- **Data shown**
◆ ◆ ◆ ◆ ◆ ◆ ◆

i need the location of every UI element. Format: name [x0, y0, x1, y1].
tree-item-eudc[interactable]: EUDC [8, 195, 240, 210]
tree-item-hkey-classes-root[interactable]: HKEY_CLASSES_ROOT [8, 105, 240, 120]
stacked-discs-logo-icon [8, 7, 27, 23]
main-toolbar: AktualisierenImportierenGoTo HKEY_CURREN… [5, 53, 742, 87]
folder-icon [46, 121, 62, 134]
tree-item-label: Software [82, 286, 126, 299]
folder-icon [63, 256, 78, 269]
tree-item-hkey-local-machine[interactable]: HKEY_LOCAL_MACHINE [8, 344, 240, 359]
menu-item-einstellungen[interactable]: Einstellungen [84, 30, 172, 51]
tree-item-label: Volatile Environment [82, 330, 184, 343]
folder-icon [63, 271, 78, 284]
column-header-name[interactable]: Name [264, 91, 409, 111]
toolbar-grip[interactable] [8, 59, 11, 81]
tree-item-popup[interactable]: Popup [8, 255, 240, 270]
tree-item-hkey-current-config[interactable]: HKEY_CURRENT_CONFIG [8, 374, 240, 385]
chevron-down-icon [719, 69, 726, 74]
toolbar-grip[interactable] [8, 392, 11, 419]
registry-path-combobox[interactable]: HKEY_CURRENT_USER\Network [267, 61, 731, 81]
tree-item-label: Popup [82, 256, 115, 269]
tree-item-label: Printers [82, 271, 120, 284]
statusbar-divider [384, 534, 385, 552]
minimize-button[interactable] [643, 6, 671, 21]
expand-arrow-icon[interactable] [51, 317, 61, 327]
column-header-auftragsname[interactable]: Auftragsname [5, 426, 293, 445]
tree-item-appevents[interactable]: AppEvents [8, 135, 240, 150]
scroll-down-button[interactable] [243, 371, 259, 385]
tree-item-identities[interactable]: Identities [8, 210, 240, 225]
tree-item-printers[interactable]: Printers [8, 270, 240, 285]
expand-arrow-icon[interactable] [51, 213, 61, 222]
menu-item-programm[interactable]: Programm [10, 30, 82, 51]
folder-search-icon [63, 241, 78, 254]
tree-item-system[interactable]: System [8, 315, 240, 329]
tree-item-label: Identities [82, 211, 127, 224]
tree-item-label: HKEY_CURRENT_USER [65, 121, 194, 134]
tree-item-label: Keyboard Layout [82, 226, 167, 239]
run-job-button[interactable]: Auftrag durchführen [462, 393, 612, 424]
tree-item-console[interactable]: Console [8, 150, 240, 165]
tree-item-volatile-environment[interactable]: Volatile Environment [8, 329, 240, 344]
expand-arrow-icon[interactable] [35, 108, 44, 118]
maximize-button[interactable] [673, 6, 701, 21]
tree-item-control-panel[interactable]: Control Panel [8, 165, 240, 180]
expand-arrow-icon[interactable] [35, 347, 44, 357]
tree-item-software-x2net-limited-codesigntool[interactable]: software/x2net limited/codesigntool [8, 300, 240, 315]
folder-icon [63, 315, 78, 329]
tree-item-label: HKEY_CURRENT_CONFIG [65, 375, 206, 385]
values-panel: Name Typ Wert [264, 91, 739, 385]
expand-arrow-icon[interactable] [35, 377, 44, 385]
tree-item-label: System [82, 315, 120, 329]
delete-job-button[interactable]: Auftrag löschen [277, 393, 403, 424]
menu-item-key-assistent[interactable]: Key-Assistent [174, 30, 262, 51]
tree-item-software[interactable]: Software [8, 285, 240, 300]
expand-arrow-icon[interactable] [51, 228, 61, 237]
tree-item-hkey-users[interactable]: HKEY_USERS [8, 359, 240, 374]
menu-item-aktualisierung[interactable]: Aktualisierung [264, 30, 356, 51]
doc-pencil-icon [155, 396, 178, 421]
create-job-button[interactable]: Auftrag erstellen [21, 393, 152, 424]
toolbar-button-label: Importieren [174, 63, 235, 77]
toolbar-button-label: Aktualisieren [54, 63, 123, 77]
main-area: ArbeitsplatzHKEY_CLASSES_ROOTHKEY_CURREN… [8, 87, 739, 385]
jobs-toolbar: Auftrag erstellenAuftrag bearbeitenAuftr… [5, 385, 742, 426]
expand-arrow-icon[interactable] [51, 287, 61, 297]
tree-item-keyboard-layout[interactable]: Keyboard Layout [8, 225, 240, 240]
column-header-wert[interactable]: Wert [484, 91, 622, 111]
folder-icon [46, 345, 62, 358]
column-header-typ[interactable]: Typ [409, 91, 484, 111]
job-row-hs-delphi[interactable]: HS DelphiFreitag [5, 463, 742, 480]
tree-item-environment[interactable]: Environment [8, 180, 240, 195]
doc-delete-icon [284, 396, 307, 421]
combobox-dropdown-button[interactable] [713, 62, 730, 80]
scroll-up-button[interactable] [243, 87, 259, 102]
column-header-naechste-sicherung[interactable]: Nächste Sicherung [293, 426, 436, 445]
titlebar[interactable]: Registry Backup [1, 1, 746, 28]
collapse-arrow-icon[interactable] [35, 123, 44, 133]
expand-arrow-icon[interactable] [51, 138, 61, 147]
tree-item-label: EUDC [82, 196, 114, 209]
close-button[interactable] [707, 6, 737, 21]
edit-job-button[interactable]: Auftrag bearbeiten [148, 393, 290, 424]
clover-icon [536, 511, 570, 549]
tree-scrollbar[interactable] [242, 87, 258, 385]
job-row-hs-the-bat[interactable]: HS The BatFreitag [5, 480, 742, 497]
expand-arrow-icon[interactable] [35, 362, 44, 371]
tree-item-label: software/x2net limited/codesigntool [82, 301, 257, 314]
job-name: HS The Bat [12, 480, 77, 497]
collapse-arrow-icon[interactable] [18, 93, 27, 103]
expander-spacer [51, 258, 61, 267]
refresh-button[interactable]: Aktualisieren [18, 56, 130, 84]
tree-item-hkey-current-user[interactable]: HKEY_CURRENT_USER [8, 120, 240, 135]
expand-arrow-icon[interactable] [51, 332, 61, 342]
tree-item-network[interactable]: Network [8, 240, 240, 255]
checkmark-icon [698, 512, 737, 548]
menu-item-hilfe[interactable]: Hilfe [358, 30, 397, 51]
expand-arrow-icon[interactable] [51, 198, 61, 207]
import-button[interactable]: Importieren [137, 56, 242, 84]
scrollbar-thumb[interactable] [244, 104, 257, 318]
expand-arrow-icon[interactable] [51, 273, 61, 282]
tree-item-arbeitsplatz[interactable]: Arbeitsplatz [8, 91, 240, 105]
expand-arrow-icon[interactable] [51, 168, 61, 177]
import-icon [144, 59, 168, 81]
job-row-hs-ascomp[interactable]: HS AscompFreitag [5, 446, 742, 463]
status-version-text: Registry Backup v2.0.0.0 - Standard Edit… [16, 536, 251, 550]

◆ ◆ ◆ ◆ ◆ ◆ ◆

- **Assignment**
Look at the records above. Copy every line where the string "Keyboard" occurs.

- **Your response**
tree-item-label: Keyboard Layout [82, 226, 167, 239]
tree-item-keyboard-layout[interactable]: Keyboard Layout [8, 225, 240, 240]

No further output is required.